Now Ms. Rice has announced (on her Facebook page!) that she has left Christianity. She explains:
For those who care, and I understand if you don't: Today I quit being a Christian. I'm out. I remain committed to Christ as always but not to being "Christian" or to being part of Christianity. It's simply impossible for me to "belong" to this quarrelsome, hostile, disputatious, and deservedly infamous group. For ten years, I've tried. I've failed. I'm an outsider. My conscience will allow nothing else.
If that’s not clear enough, she lists several characteristics of Christianity to which she objects, It’s anti-gay, anti-feminist, anti-artificial birth control, anti-Democrat, anti-secular humanism, anti-science, and anti-life.
If I took her argument seriously, I guess I’d have to leave Christianity, too, because I also oppose anti-gay, anti-feminist, anti-artificial birth control, anti-science, and anti-life positions (and some of my best friends are Democrats and secular humanists). But I’m not leaving.
In part I infer that what Ms. Rice really objects to are positions of the Roman Catholic Church, and she has confused “Christianity” with Roman Catholicism. This is not surprising. When I was growing up (Ms. Rice and I are of an age) a lot of my Roman Catholic friends thought that the only valid form of Christianity was Roman Catholicism (and a lot of my Protestant friends thought the Roman Catholics were mackerel snappers). If she’d said that she’s leaving the Catholic Church for the reasons she cites I wouldn’t question her decision.
But by saying that she’s leaving “Christianity”, and by identifying all these negative characteristics with Christianity, she’s made a fundamental mistake. Although there certainly are Christians who hold the views to which she objects, not all Christians do so. And more important: These positions are not an essential part of Christian belief or Christian theology. Yes, yes, I know that Paul said some beastly things about gays and women, but that doesn’t mean that you have to believe that all gays are idolaters, or that women must be silent in church, in order to be a Christian. Christianity is about faith in Jesus Christ, the Son of God and Savior of Humanity. If Anne Rice remains “committed to Christ as always” (as she says), she’s a Christian whether she likes the name or not.

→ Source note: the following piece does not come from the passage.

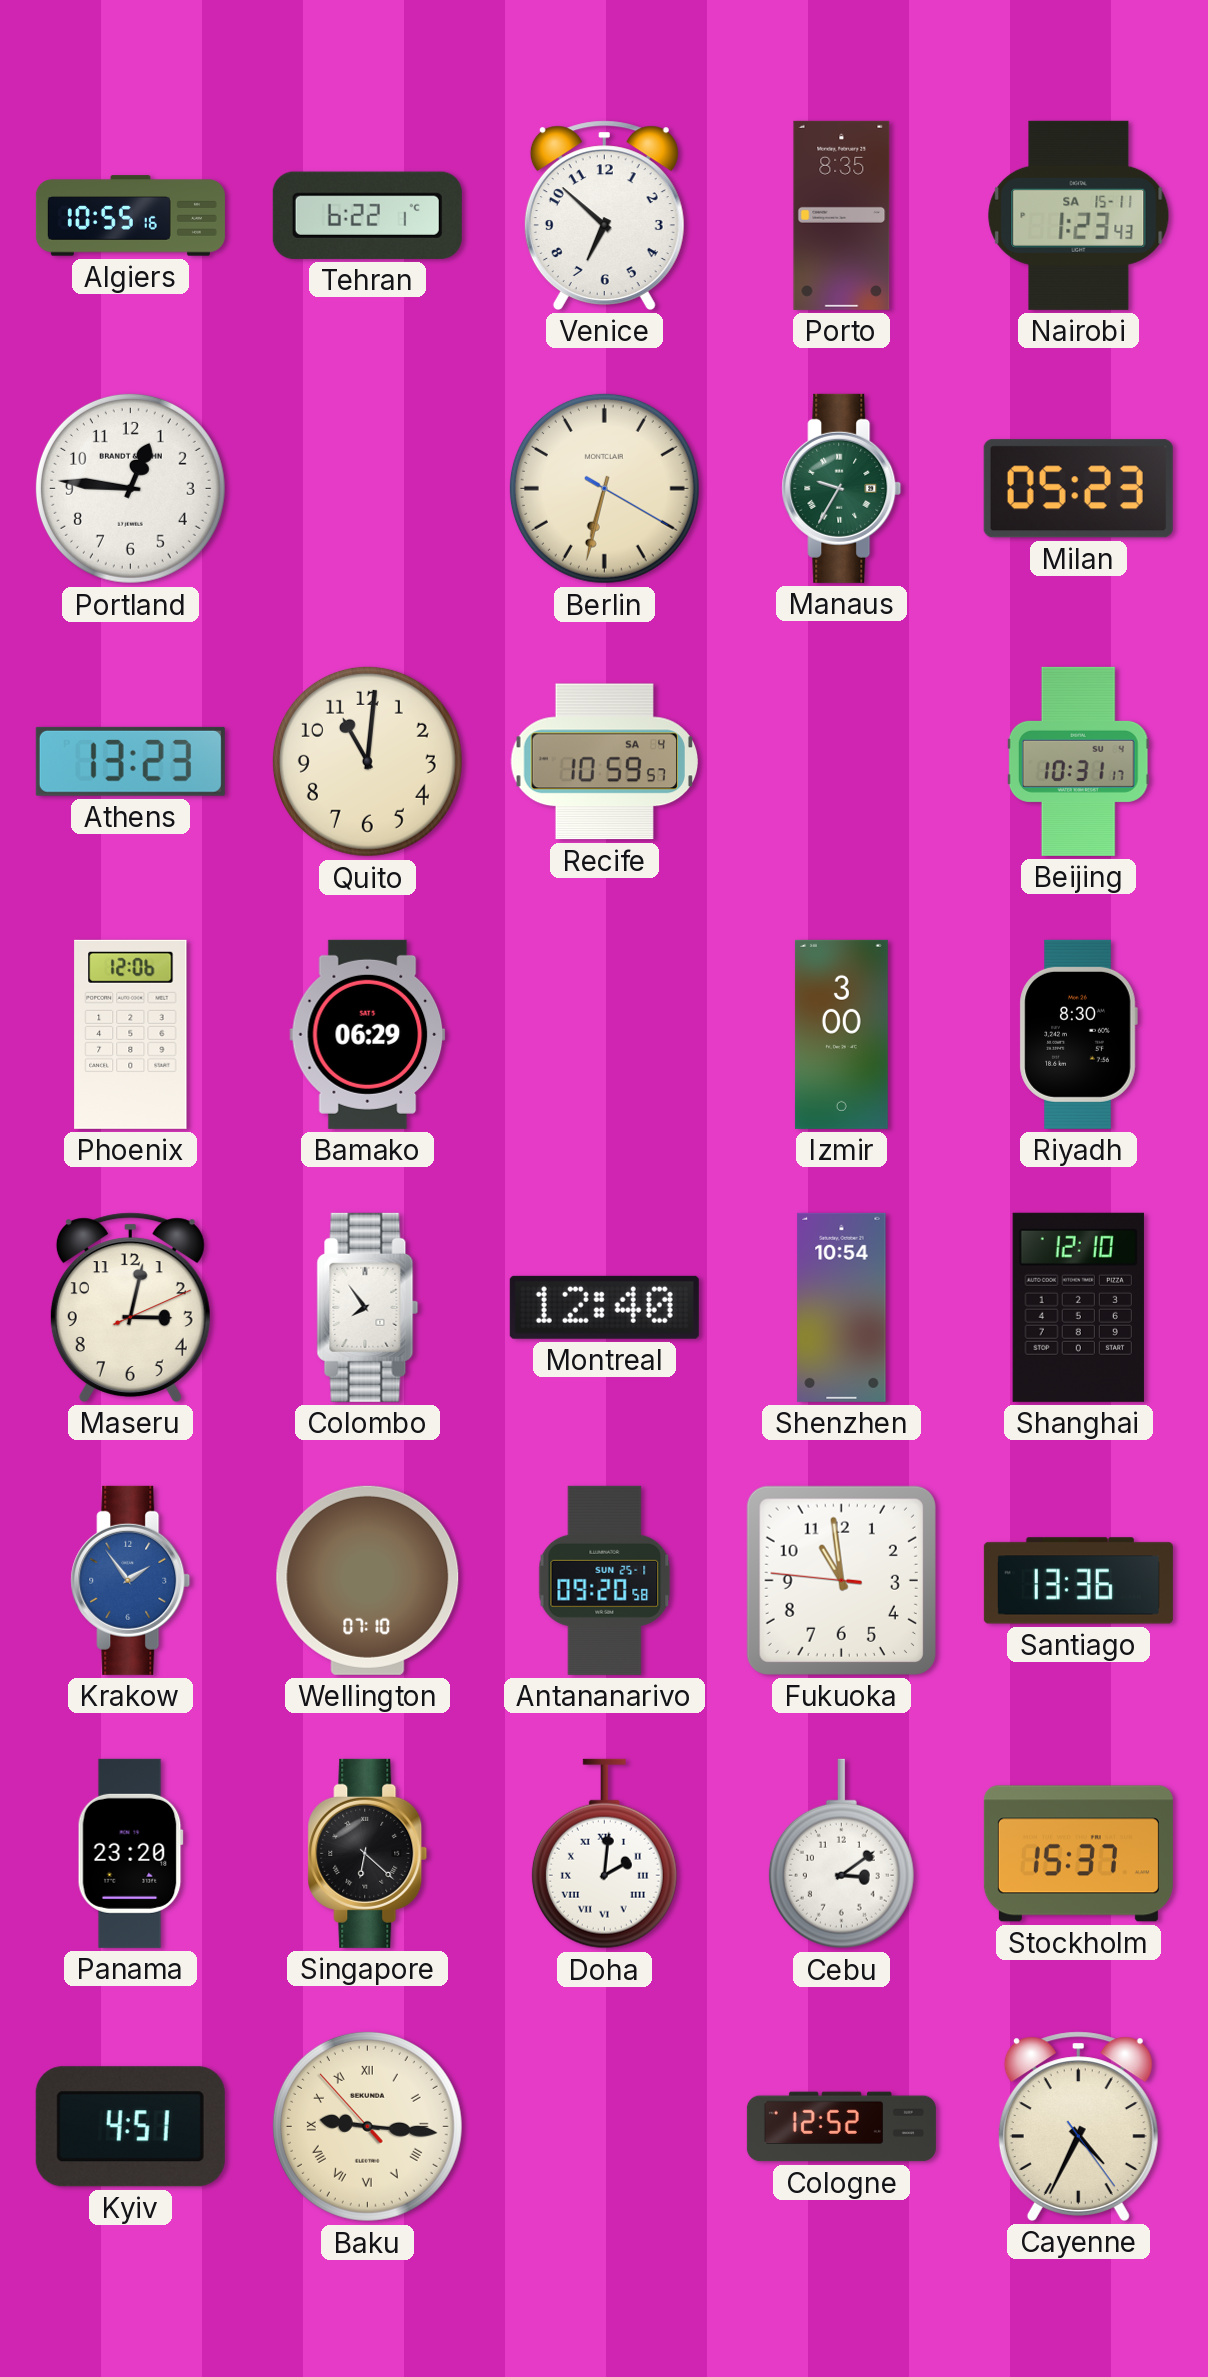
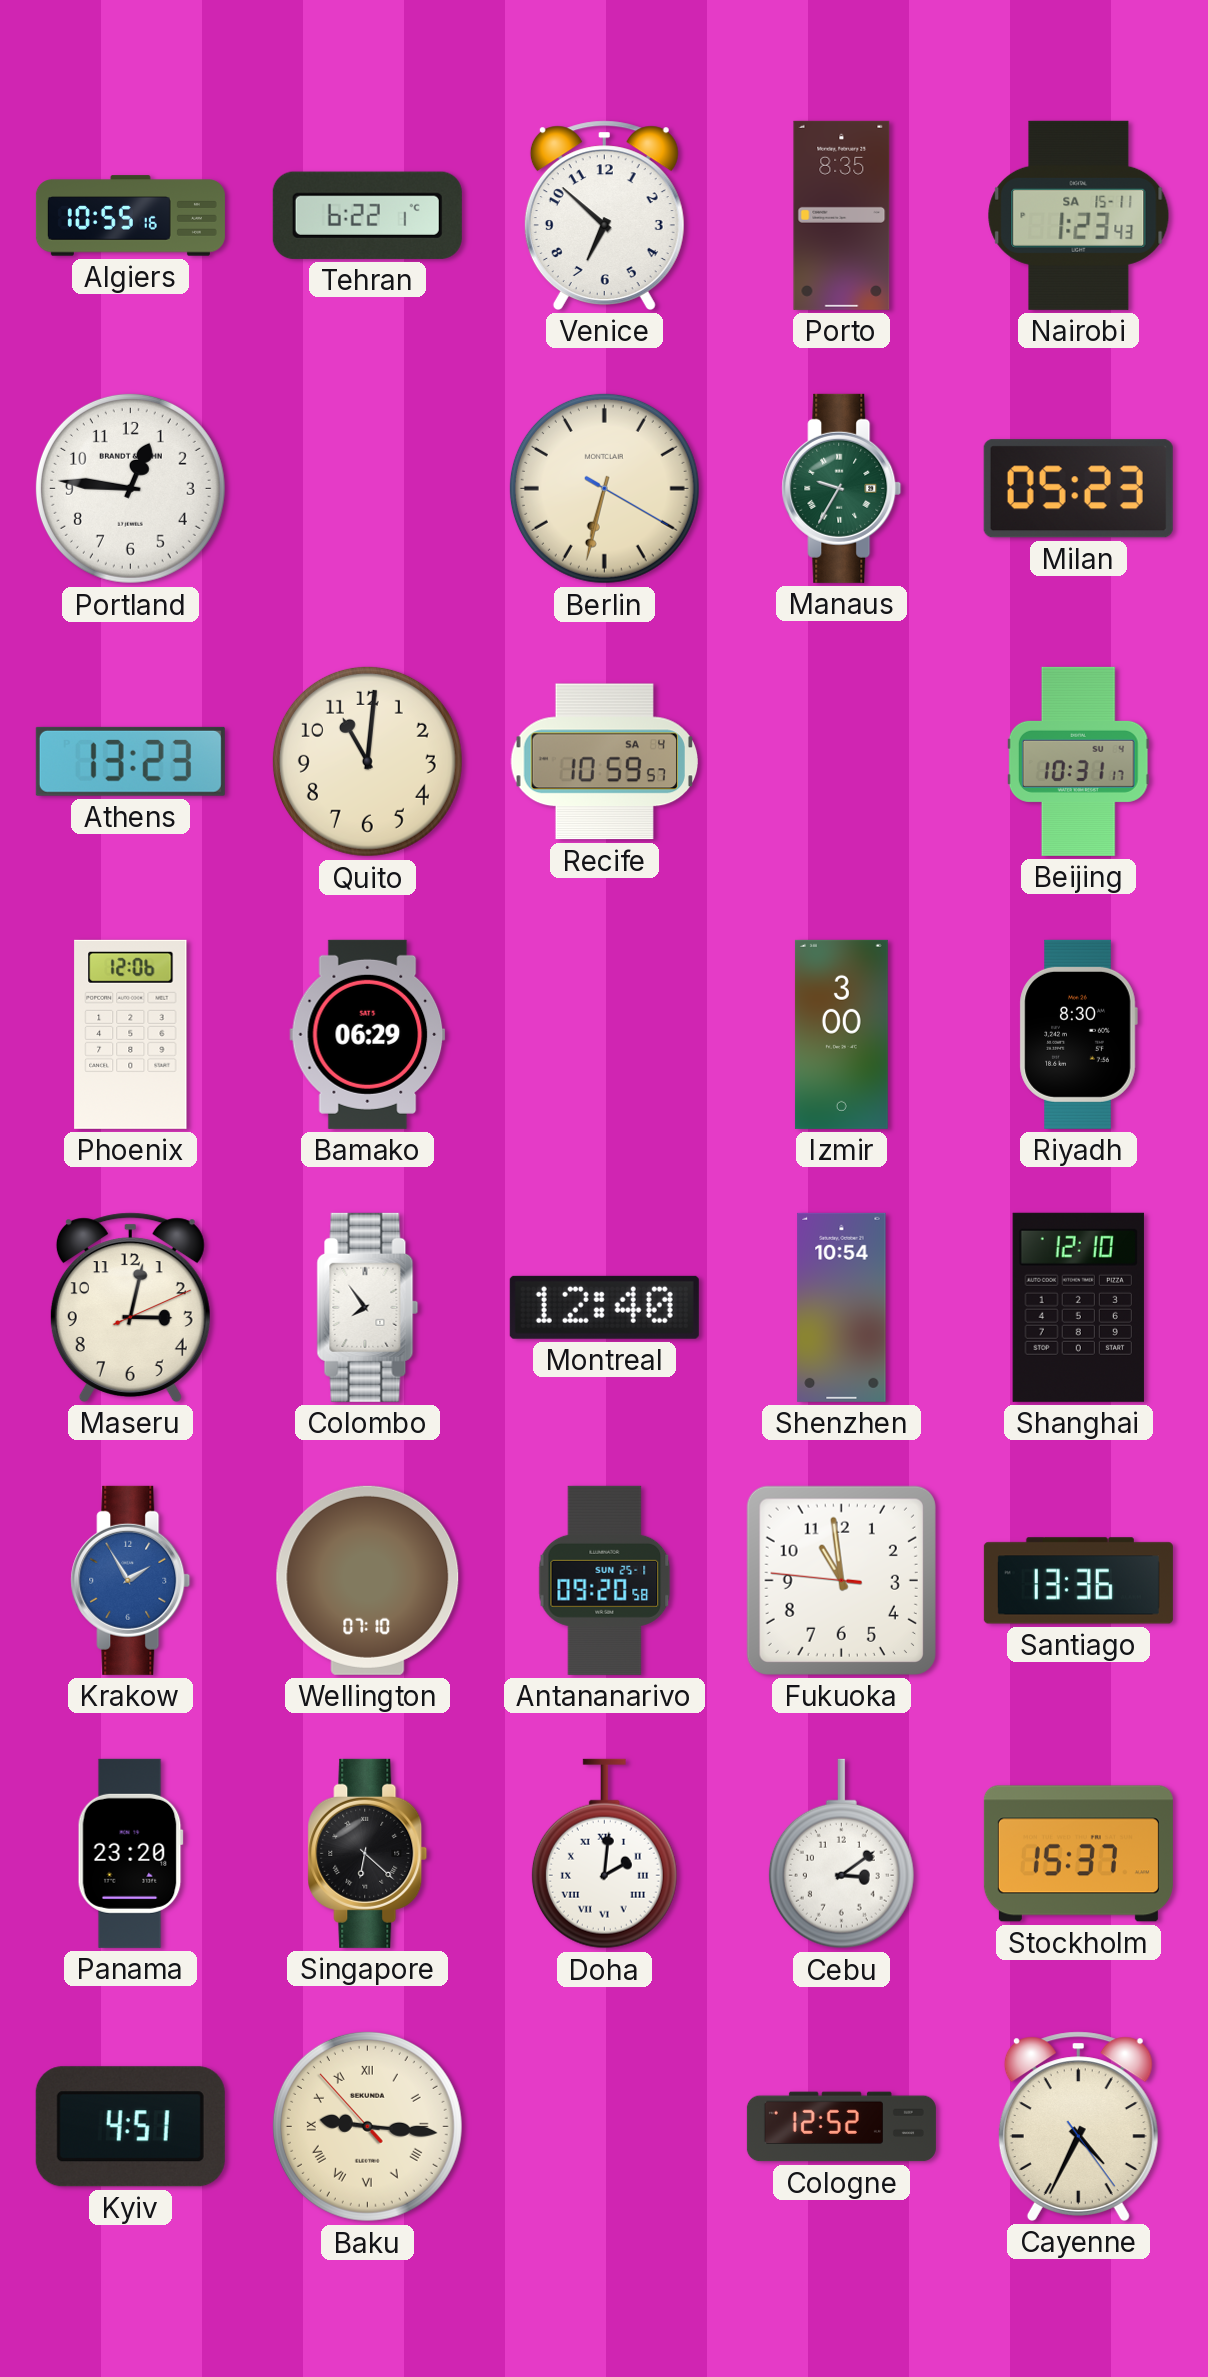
Krakow: 1:54 -> 1:55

The other thing that’s wrong with Ms. Rice’s announcement is that it reflects the notion that you shouldn’t be part of an institution that has objectionable people in it. Groucho Marx said he wouldn’t join a club that would accept him as a member, and Ms. Rice won’t belong to a church that has any sinners in it. She’s going to be mighty lonely. She would do well to read Paul’s letters to the Corinthians to help her understand that our church is made up of flawed people, who are nevertheless called to a common faith.
The attitude that Ms. Rice displays is by no means unique to her or to the Roman Catholic Church. It is an attitude that lies behind much of the friction and fragmentation in the Episcopal Church and the Anglican Communion, the idea that we won’t sit in the same pews, or kneel at the same rail, with “THEM” (whoever “THEM” are). Ms. Rice describes Christians as “quarrelsome, hostile, disputatious, and deservedly infamous”. The description fits not only Christians but all human beings. Yet we are called to break bread together.
When the Holy Spirit touches the heart of Anne Rice and brings her back to the Christian community, she should be welcomed.